Neben einem kleinen Salon mit gemauertem Kamin gab es ein Schlafzimmer sowie zwei schmale Nebenräume, einen davon mit einem Waschtisch mit Krug und Schüssel, Seife und einigen Tüchern.

Da waren einige Utensilien für den täglichen Gebrauch, aber keinerlei Bilder an den Wänden, auch kein Geschirr oder Gläser für Gäste. Letztere gab es, außer Roderick und John Fraser, kaum.

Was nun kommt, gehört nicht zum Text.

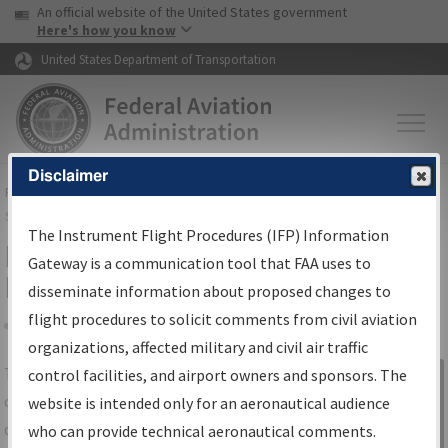
USA Banner
Skip to main content
An official website of the United States government
Skip to page content
Here's how you know
United States Department of Transportation
Disclaimer
FAA
Home
▸
Air Traffic
▸
Flight Information
▸
Aeronautical Information
Services
▸
Instrument Flight Procedures Information Gateway
The Instrument Flight Procedures (IFP) Information
IFP Information Gateway Search
Gateway is a communication tool that FAA uses to
Results
disseminate information about proposed changes to
flight procedures to solicit comments from civil aviation
organizations, affected military and civil air traffic
Share
The
IFP
Information Gateway
is your
control facilities, and airport owners and sponsors. The
Sign in to
centralized instrument flight procedures
website is intended only for an aeronautical audience
Information
data portal, providing a single-source for:
who can provide technical aeronautical comments.
Gateway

Blair Mhor war in aller Eile gebaut worden, es gab alles, was notwendig war, aber kaum etwas, was der Bequemlichkeit oder gar der Repräsentation diente. James war sich wohl bewusst, dass ein englischer Kommandant in einer etablierten Garnison ganz anders daherkommen würde. Sicher hätte er ein Steinhaus mit mehreren Räumen und zur Verfügung, vom übrigen Luxus ganz zu schweigen. Doch James war es ihnen nicht neidisch, eigentlich betrachtete er sein Amt als zeitlich begrenzt und er ließ es für sich offen, ob er, die Umstände oder andere Personen die Dauer bestimmen würden.

Er war sich völlig bewusst, dass sein Vorgesetzter, Oberst Middlehurst, der sicheren Überzeugung war, seine Vergangenheit zu kennen. Allerdings fehlten ihm Zeugen und Dokumente um zu beweisen, dass Moore als Kommandant von Schloss Blackhill ein Doppelspiel betrieben hatte. Doch sein Wissen über die Rolle von Middlehurst bei der Enteignung von Schloss Summerset gab Moore die stärkere Position.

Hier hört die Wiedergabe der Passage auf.